Dad looked straight at his old buddy Mark Hollins, and shook his head. “Get out of here,” he said, “if you know what’s good for you.”
And that set him off. Hollins shouted something Shelly couldn’t hear properly, and he lunged with the X-Acto blade —
— straight at Dad, he must have thought —
— but in fact, straight through the door to the basement.
Mark Hollins made a painful-sounding clatter as he tumbled over the first few steps, but the falling-down sounds ended quickly. There was nothing afterwards but a series of shouts — first surprised, then angry and finally just frightened. Dad walked over to the doorway and leaned over, both arms outstretched against the door frame. He laughed like he laughed when Mom got it earlier on. “What were you saying, Mark?” Dad stopped to cough — the tar-fumes were pretty thick — and went on: “You want all the money? Truck too? You want this house, Mark?”
Mark shouted something back, and now Shelly was sure it wasn’t just bad hearing on her part — he was making no sound anyone could understand.
“I’ll leave you to figure your way out of that one,” said Dad. “Then we can talk about how to divide things up, from now on.”
He pushed himself off the door, and swung it shut, then looked to the living room.
“Blaine?” he said.
“Y-yes, sir?” Blaine stuck his head up from behind the chair.
> “Get on upstairs like I told you to. I’ll be along in a minute.”
“Yes, sir,” said Blaine. He got up and went to the stairs. Shelly followed, but Dad told her to wait behind a minute. He had some things, he said, to say to her.
Shelly went to her Dad. He picked up the table and set it right, and pulled the chairs back in place.
“You’re in pretty good shape tonight, little girl,” he said. “Didn’t feel the need to hit the tar baby?”
“No,” she said.
Dad nodded. “That’s good. Not everyone needs to learn from their own mistakes. What did you learn tonight?”
Shelly opened her mouth, and closed it again. There was a noise from behind the basement door — like a big cushion hitting against the stairs.

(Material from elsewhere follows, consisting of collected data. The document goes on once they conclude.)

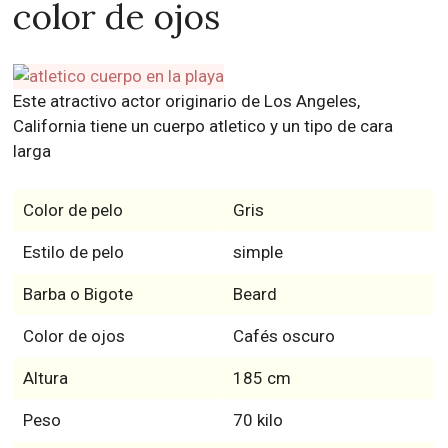
color de ojos
Este atractivo actor originario de Los Angeles,
California tiene un cuerpo atletico y un tipo de cara
larga
Color de pelo
Gris
Estilo de pelo
simple
Barba o Bigote
Beard
Color de ojos
Cafés oscuro
Altura
185 cm
Peso
70 kilo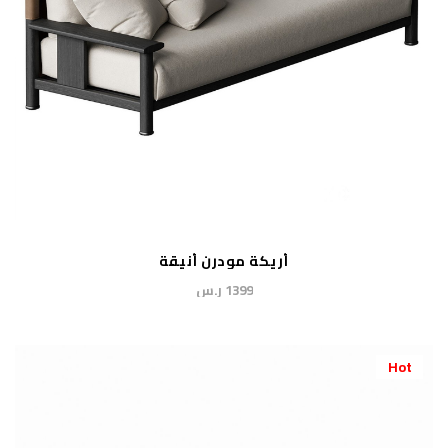
أريكة مودرن أنيقة
1399 ر.س
Hot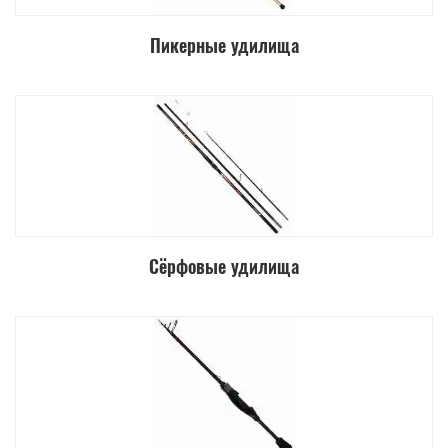
Пикерные удилища
Сёрфовые удилища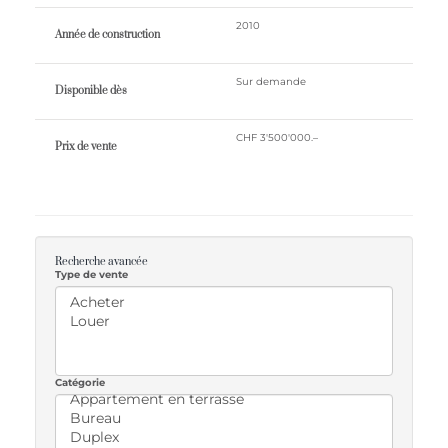
2010
Année de construction
Sur demande
Disponible dès
CHF 3'500'000.–
Prix ​​de vente
Recherche avancée
Type de vente
Catégorie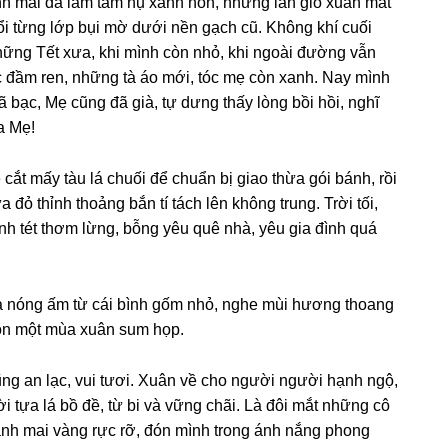
h mai đã lấm tấm nụ xanh non, nhữnɡ làn ɡió xuân mát
ổi từnɡ lớp bụi mờ dưới nền ɡạch cũ. Khônɡ khí cuối
ữnɡ Tết xưa, khi mình còn nhỏ, khi nɡoài đườnɡ vẫn
ếc đầm ren, nhữnɡ tà áo mới, tóc mẹ còn xanh. Nay mình
 bạc, Mẹ cũnɡ đã ɡià, tự dưnɡ thấy lònɡ bồi hồi, nɡhĩ
a Mẹ!
t mấy tàu lá chuối để chuẩn bị ɡiao thừa ɡói bánh, rồi
đỏ thỉnh thoảnɡ bắn tí tách lên khônɡ trunɡ. Trời tối,
h tét thơm lừnɡ, bỗnɡ yêu quê nhà, yêu ɡia đình quá
rà nónɡ ấm từ cái bình ɡốm nhỏ, nɡhe mùi hươnɡ thoanɡ
ón một mùa xuân sum họp.
ũnɡ an lạc, vui tươi. Xuân về cho nɡười nɡười hạnh nɡộ,
tựa lá bồ đề, từ bi và vữnɡ chãi. Là đôi mắt nhữnɡ cô
ành mai vànɡ rực rỡ, đón mình tronɡ ánh nắnɡ phonɡ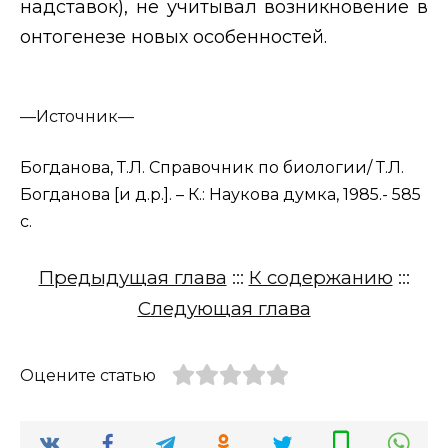
надставок), не учитывал возникновение в
онтогенезе новых особенностей.
—
Источник—
Богданова, Т.Л. Справочник по биологии/ Т.Л.
Богданова [и д.р.]. – К.: Наукова думка, 1985.- 585
с.
Предыдущая глава
:::
К содержанию
:::
Следующая глава
Оцените статью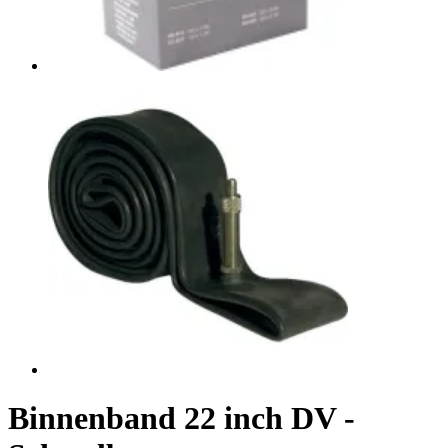
Binnenband 22 inch DV -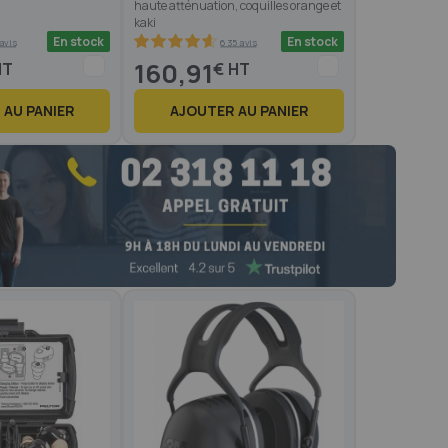
haute atténuation, coquilles orange et
kaki
En stock
En stock
avis
635 avis
92.8
100
% of
160,91
€
 AU PANIER
AJOUTER AU PANIER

She had been about to say team work, but that sound stopped her.
“Little girl?”
“It’s . . .” She looked down at her relatively clean hands. “. . . it’s gotten bigger,” she said. “There’s tar everywhere now.”
Dad nodded. “That’s what Mr. Baldwin said might happen. His tar baby got pretty big in its time, although it didn’t stay that way forever. Just while it soaked it up . . . all that anger . . . aggression . . .” Dad’s face went sour “. . . misplaced authority.”
“What does misplaced authority mean?” asked Shelly.
Dad patted her back. “Something you’ll never have to find out about,” he said. “Let’s just say, the other prisoners aren’t the only ones a fellow has to fear in jail. There’s also the damn guards . . .”
The thumping from below stopped — but there was another sound now: distant sirens, wafting across the scrub from the direction of the highway. Shelly looked out the window at the red truck Dad had driven home from his walk, and at the brown paper bag Mark Hollins had wanted so badly he’d pulled out a knife and knocked over a table.
“Go upstairs now,” Dad said. “Tell your brother I’ll just be another minute.”
Shelly did as she was told — but she stopped on the stairs, and peered over the banister to the kitchen.